PROBLEM TO SOLVE |
Starting at the first line of the data below, retype every line up to and including the one containing "trick that combines".
**** SUPPLIED INFORMATION
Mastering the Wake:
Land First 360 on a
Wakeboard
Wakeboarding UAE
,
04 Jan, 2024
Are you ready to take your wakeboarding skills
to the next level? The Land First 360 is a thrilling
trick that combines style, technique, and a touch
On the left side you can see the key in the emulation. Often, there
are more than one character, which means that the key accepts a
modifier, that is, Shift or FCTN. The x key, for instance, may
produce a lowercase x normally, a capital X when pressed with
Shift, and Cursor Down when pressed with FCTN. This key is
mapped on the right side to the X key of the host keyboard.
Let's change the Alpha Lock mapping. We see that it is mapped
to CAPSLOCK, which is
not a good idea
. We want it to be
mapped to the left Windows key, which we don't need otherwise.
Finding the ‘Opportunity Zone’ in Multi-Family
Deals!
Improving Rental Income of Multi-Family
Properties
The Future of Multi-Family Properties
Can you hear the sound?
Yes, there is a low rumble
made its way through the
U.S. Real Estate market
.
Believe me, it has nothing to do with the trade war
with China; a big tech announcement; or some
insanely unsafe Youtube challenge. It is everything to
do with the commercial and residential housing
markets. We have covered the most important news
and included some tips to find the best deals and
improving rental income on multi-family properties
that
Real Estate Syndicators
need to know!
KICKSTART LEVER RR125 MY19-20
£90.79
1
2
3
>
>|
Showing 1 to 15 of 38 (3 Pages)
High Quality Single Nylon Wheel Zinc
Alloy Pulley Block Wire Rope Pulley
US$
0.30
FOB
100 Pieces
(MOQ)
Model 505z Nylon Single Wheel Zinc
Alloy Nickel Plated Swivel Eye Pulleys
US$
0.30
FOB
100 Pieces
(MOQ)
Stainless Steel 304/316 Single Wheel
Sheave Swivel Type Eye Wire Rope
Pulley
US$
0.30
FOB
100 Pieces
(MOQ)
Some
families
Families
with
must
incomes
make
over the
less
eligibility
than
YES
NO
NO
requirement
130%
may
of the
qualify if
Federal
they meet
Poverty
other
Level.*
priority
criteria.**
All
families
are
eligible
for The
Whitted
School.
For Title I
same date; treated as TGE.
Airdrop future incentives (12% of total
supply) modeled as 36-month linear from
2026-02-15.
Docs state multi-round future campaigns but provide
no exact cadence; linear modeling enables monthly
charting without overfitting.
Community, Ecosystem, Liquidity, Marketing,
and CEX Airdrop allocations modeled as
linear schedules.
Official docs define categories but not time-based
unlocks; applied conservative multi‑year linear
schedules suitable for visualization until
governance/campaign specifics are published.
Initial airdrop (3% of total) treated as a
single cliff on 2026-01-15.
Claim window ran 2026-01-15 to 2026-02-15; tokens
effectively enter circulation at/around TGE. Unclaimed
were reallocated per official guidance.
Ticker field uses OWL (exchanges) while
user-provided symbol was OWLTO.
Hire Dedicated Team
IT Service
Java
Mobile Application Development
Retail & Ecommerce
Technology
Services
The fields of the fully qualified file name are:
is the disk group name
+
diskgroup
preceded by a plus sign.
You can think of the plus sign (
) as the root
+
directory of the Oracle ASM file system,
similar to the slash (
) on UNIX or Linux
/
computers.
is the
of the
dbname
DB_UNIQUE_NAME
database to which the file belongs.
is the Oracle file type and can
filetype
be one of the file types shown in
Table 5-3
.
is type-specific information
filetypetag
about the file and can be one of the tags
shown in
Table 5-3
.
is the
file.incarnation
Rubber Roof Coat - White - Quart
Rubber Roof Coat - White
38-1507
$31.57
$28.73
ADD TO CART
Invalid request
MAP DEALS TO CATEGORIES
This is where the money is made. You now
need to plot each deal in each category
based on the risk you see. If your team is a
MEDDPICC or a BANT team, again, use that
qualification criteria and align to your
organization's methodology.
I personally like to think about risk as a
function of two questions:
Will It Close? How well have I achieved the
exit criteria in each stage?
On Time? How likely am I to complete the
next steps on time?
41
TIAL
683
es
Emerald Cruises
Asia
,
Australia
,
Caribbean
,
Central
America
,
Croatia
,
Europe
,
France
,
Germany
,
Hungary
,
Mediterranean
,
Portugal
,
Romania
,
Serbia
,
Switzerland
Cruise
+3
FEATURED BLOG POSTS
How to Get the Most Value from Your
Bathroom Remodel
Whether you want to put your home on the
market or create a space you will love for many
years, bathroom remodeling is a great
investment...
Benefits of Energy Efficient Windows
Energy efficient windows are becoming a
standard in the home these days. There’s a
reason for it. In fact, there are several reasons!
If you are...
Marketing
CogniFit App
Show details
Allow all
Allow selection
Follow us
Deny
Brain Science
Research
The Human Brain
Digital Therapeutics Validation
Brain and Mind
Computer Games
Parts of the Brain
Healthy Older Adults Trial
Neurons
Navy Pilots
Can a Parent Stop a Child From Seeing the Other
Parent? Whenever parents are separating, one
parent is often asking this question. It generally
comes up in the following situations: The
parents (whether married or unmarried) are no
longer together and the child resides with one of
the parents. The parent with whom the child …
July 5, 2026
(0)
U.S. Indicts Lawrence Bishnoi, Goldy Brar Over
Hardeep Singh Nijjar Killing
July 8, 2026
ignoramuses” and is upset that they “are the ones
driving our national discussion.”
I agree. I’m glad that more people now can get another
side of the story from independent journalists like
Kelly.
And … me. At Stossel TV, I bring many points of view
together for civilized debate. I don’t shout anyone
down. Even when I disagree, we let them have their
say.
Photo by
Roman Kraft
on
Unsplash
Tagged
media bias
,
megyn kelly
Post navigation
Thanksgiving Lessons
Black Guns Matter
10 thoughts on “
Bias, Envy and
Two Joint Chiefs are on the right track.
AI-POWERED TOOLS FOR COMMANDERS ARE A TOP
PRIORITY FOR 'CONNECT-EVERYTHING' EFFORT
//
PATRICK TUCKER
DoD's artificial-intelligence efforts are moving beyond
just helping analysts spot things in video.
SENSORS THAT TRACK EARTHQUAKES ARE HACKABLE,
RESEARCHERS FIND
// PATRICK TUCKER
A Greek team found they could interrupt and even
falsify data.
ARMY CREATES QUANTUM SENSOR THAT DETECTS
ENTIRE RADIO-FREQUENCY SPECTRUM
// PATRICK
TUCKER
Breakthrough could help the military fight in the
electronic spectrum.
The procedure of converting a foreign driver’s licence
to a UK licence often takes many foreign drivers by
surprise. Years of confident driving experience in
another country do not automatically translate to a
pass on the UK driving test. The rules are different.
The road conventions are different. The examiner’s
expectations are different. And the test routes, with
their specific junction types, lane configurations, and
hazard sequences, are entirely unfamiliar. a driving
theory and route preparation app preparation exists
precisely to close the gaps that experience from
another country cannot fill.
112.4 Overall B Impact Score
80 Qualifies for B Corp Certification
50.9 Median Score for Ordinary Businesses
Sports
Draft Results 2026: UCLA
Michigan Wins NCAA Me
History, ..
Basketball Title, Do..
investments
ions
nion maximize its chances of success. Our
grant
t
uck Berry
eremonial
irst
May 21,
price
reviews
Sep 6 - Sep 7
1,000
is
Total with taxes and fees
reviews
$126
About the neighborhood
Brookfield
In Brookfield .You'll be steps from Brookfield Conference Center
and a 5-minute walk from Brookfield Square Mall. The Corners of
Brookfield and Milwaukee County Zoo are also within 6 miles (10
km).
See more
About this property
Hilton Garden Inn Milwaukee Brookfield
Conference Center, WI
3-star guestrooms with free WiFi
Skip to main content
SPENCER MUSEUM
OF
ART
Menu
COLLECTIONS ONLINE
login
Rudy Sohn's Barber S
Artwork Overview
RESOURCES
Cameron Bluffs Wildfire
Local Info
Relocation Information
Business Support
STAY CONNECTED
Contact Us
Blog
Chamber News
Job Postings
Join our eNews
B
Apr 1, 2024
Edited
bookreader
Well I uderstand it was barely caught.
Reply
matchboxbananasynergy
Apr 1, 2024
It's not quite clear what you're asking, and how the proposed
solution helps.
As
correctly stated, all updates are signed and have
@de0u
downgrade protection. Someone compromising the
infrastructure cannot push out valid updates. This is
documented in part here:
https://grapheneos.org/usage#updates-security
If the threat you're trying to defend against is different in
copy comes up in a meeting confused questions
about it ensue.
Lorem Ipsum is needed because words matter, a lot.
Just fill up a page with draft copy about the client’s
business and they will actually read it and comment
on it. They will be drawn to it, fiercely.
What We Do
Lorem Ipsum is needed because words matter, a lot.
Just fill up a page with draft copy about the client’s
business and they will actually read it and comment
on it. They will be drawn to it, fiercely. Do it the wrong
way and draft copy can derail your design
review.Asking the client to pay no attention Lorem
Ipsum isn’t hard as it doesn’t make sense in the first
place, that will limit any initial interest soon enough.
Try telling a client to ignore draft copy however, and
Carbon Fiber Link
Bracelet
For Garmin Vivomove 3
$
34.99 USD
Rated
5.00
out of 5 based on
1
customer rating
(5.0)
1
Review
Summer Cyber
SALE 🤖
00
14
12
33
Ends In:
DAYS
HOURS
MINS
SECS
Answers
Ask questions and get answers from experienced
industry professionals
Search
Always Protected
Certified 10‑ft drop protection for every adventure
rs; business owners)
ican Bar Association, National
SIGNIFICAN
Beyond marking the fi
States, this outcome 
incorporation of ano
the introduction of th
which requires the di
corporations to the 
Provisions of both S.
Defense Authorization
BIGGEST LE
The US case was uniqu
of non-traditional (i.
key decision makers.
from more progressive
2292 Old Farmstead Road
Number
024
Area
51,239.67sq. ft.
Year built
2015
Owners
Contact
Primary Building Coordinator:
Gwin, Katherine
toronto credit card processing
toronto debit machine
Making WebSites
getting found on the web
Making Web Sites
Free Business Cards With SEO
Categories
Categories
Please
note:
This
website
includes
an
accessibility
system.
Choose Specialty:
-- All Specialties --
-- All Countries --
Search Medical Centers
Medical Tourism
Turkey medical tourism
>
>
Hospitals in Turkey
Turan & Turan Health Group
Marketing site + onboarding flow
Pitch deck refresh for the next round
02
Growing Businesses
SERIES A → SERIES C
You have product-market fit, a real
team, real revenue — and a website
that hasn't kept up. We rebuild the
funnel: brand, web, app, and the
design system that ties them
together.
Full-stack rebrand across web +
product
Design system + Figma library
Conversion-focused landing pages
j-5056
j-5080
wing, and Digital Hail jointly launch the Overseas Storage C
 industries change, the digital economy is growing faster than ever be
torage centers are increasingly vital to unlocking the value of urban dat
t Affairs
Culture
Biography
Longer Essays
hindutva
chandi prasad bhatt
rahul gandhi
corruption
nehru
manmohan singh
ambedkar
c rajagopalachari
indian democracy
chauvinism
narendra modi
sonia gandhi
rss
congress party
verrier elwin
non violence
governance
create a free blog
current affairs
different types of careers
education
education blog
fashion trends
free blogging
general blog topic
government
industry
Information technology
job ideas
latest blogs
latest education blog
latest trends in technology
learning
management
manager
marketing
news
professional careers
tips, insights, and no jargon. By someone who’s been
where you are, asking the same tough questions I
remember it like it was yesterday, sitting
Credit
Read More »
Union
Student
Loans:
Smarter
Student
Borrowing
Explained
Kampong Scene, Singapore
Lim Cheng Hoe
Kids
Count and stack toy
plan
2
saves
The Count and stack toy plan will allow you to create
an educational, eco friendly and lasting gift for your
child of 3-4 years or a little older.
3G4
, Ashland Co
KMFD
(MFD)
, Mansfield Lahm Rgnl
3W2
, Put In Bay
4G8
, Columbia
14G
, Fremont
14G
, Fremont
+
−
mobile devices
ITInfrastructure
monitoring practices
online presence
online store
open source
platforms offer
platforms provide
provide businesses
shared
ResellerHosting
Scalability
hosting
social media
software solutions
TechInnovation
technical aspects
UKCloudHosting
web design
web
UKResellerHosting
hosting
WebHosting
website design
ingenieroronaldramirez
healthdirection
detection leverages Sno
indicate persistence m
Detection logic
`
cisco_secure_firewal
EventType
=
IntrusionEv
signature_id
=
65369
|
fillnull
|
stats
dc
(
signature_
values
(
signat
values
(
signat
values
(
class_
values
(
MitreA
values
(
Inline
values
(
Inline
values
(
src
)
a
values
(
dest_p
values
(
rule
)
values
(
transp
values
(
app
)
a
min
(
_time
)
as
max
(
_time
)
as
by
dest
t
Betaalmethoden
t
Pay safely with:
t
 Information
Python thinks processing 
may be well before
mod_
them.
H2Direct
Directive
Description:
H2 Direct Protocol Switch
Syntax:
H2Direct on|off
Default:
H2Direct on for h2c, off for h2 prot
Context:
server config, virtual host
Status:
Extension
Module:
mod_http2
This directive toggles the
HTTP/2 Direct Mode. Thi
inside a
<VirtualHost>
********
WRITTEN ANSWER |
Mastering the Wake:
Land First 360 on a
Wakeboard
Wakeboarding UAE
,
04 Jan, 2024
Are you ready to take your wakeboarding skills
to the next level? The Land First 360 is a thrilling
trick that combines style, technique, and a touch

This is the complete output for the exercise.